Reading My Seventh Monsoon has also challenged me anew about focusing on being not doing. I find this hard, because I really like to achieve. Hence feeling rather frustrated with the writer’s bloc and wondering what exactly I had produced that day!
This in-built desire to achieve is something I have struggled with in learning to surf. Surfing is hard and achieving is close to impossible. Today, out of the many waves I bumbled onto, full of hope, there were many rides which could be considered failures, and maybe only one or two where I felt like I was really riding the wave in any sense of the word.
Given that I emerged from the surf today with a twisted ankle and some cuts on my toe and the usual knee grazes…was the half second ride worthwhile? I have to say, it’s a resounding yes.
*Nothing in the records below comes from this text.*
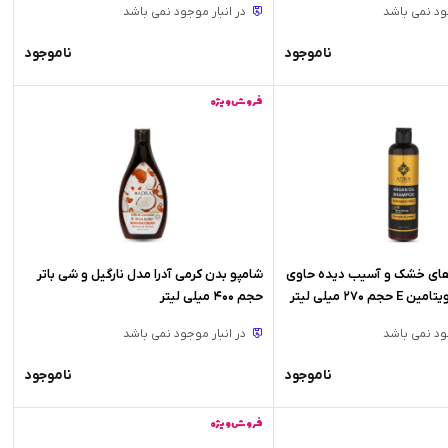
جود نمی باشد
در انبار موجود نمی باشد
ناموجود
ناموجود
فروش ویژه
وهای خشک و آسیب دیده حاوی
شامپو بدن کرمی آدرا مدل نارگیل و شی باتر
 270 میلی لیتر
حجم 400 میلی لیتر
جود نمی باشد
در انبار موجود نمی باشد
ناموجود
ناموجود
فروش ویژه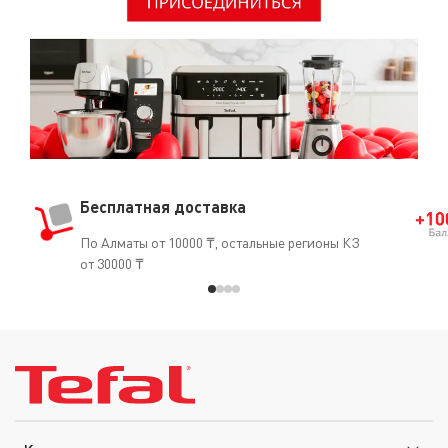
и высокое качество. Серия Opti'Space — это
идеальное сочетание инноваций, комфорта и
эргономичности, которое делает каждый процесс
приготовления пищи легким и удобным.
Бесплатная доставка
По Алматы от 10000 ₸, остальные регионы КЗ
от 30000 ₸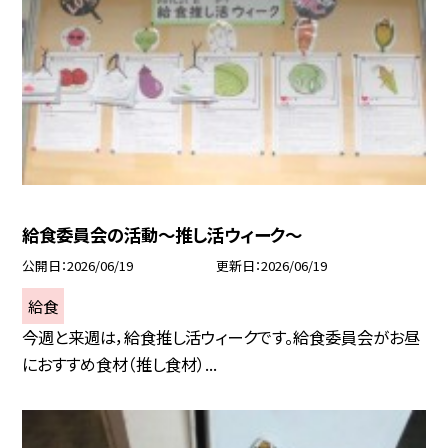
給食委員会の活動～推し活ウィーク～
公開日
2026/06/19
更新日
2026/06/19
給食
今週と来週は，給食推し活ウィークです。給食委員会がお昼
におすすめ食材（推し食材）...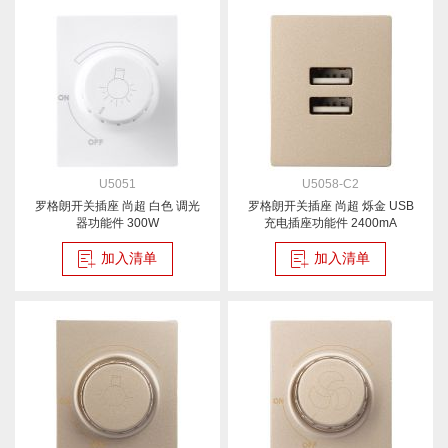
U5051
U5058-C2
罗格朗开关插座 尚超 白色 调光
罗格朗开关插座 尚超 烁金 USB
器功能件 300W
充电插座功能件 2400mA
加入清单
加入清单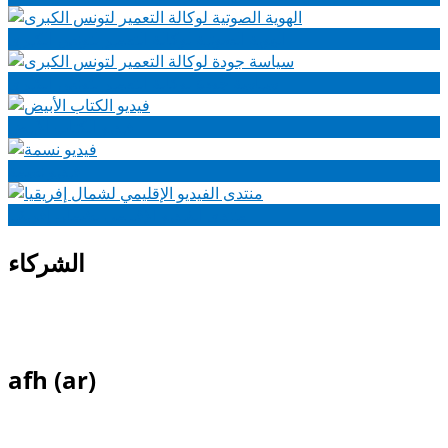
الهوية الصوتية لوكالة التعمير لتونس الكبرى
سياسة جودة لوكالة التعمير لتونس الكبرى
فيديو الكتاب الأبيض
فيديو نسمة
منتدى الفيديو الإقليمي لشمال إفريقيا
الشركاء
afh (ar)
The beauty of surfing is in the journey of just being there in the waves, under the bright blue sky, with the sunny glare reflecting hard into my eyes and the headlands rising up on either side of the coast.
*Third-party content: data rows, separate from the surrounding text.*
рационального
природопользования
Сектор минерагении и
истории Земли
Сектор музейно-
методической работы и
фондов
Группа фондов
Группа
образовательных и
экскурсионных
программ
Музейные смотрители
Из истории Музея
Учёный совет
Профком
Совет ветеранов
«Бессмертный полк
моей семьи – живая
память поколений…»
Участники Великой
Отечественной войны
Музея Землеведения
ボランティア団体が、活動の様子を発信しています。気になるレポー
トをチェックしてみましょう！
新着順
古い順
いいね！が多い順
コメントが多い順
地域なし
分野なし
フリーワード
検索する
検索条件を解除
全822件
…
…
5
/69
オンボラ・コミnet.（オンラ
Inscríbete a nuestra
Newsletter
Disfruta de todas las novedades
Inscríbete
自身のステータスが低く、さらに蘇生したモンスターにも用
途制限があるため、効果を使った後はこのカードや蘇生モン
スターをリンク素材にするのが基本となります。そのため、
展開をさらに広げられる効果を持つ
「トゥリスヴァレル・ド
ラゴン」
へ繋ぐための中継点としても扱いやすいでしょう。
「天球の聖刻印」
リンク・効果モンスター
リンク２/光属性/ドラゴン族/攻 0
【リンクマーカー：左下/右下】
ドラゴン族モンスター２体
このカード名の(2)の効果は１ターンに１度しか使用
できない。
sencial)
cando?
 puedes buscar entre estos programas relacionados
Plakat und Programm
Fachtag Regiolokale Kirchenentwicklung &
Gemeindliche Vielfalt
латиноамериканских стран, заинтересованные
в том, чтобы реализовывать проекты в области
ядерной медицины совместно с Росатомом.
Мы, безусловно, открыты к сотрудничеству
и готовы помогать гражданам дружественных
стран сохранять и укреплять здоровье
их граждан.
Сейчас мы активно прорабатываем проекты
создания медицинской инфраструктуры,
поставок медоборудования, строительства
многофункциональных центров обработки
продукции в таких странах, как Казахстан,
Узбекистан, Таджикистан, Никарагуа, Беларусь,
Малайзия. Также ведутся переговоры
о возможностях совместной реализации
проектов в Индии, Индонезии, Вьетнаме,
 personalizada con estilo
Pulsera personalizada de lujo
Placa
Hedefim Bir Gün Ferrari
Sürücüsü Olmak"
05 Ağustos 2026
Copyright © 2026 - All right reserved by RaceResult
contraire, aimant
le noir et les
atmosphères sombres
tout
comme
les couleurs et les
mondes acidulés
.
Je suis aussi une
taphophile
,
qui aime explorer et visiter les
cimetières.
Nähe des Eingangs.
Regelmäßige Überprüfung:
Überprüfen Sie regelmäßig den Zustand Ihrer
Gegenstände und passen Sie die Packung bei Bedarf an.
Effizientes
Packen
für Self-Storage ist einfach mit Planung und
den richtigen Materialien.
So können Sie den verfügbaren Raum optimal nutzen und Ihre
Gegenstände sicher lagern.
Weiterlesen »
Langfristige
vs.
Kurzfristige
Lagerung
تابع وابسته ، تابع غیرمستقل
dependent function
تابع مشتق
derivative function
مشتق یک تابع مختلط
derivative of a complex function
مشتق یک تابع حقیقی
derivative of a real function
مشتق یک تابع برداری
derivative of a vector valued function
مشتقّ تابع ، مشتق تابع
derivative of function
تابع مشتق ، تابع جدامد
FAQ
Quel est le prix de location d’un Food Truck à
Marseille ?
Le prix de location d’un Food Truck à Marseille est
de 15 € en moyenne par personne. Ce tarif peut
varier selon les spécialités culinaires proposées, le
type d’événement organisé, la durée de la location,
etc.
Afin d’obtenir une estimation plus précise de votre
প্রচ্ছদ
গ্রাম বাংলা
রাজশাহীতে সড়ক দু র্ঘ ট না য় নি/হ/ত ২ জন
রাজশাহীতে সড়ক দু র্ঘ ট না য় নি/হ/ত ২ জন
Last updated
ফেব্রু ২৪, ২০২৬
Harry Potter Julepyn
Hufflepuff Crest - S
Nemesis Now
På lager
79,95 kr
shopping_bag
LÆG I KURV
Learning to surf has taught me a few lessons over the years…
Enjoy the journey. Along the lines of the being not doing.
Control is illusive. When you are surfing, you have almost none. Certainly no control over the waves, the currents, the clouds, the wind.
Some risks are worth taking. I decided to start surfing because I was over sitting on the sand watching Adam and others have fun. Even if I never quite have the courage to venture “out the back” to where Adam rides, I still feel like taking the risk of trying to surf is worthwhile, compared to not trying at all – because of the sheer fun – and nothing to do with whether I’m actually any good at it.
I look forward to the surfing and the lessons learned from it in years to come. But for now, one closing excerpt from My Seventh Monsoon that resonated with me, Naomi and her husband Darren were discussing whether to go back to Nepal with their three kids…
N: “…what would it say to our kids if they knew we had taken a deliberate risk, and died?”
D: “It would say to my kids that more than anything else, I’m on this earth to follow Jesus. If following Jesus means taking the hard calls, then that’s what I want to do. I want my kids to know I took risks.”